Hacker News new | ask | show | jobs
by bwestergard 1066 days ago
The value is in:

1. Running the typescript type checker against what is returned by the LLM.

2. If there are type errors, combining those into a "repair prompt" that will (it is assumed) have a higher likelihood of eliciting an LLM output that type checks.

3. Gracefully handling the cases where the heuristic in #2 fails.

https://github.com/microsoft/TypeChat/blob/main/src/typechat...

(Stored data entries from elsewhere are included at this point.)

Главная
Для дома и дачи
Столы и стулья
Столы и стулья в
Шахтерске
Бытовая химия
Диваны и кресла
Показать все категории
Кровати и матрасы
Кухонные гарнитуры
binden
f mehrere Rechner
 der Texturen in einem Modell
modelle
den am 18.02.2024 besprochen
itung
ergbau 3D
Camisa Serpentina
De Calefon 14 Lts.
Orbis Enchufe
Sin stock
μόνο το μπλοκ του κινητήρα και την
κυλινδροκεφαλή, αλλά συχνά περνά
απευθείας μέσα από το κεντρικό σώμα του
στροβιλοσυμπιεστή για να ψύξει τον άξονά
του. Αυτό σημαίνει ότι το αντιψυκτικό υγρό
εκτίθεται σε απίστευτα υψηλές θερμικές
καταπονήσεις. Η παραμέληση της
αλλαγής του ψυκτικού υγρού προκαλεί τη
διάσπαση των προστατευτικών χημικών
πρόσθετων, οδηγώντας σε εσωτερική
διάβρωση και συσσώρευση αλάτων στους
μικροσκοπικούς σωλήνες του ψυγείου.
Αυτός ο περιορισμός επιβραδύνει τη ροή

In my experience experimenting with the same basic idea, the heuristic in #2 works surprisingly well for relatively simple types (i.e. records and arrays not nested too deeply, limited use of type variables). It turns out that prompting LLMs to return values inhabiting relatively simple types can be used to create useful applications. Since that is valuable, this library is valuable inasmuch as it eliminates the need to hand roll this request pattern, and provides a standardized integration with the typescript codebase.

2 comments

Here's a project that does that better imo:

https://github.com/dzhng/zod-gpt

And by better I mean doesn't tie you to OpenAI for no good reason

How does TypeChat tie you to OpenAI more than zod-gpt does? The interface required of a chat completion model is as simple as it gets, and you can provide your own easily (as the linked post makes clear)

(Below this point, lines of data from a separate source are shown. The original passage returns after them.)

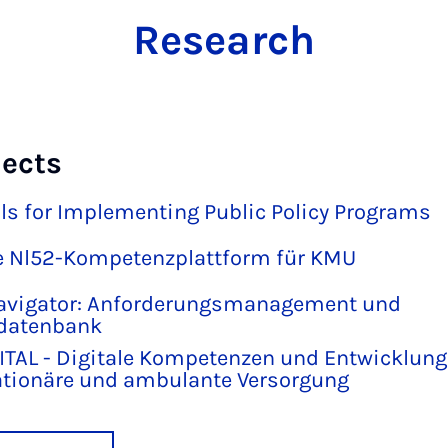
Research
jects
lls for Implementing Public Policy Programs
te Nl52-Kompetenzplattform für KMU
Navigator: Anforderungsmanagement und
datenbank
TAL - Digitale Kompetenzen und Entwicklung d
tationäre und ambulante Versorgung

https://github.com/microsoft/TypeChat/blob/4d34a5005c67bc494...

The ergonomics of most of these AI libraries are built around using whatever models they provide integrations for: according to the file you linked retries won't even work unless you go and roll them in your implementation.

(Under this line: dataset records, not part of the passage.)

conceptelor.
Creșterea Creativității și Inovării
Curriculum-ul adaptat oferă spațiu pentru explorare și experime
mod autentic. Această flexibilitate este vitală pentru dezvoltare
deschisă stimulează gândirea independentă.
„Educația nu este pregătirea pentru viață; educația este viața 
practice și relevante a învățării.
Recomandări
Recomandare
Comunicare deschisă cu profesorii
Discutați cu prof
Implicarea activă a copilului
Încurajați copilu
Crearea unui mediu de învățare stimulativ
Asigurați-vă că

I'm sure someone will open a PR for Anthropic/Cohere/etc. but a quick glance made it pretty clear they made it with OpenAI-first in mind, or even low hanging fruit like retries would have been abstracted away at a higher level.

I don't know where all you people work that your employer would prefer a random git repo (that has no support and no guarantee of updates) over a solution from Microsoft. (Alternatively: that you have so much free time that you'd prefer to fiddle with your own validation code instead of writing your actual app)

Open source solutions are great (which this still is, btw), but having a first-party solution is also a good thing.

You're overrating the influence of the name Microsoft here. It's just some devs from the company working on this with no proper guarantee backing the project.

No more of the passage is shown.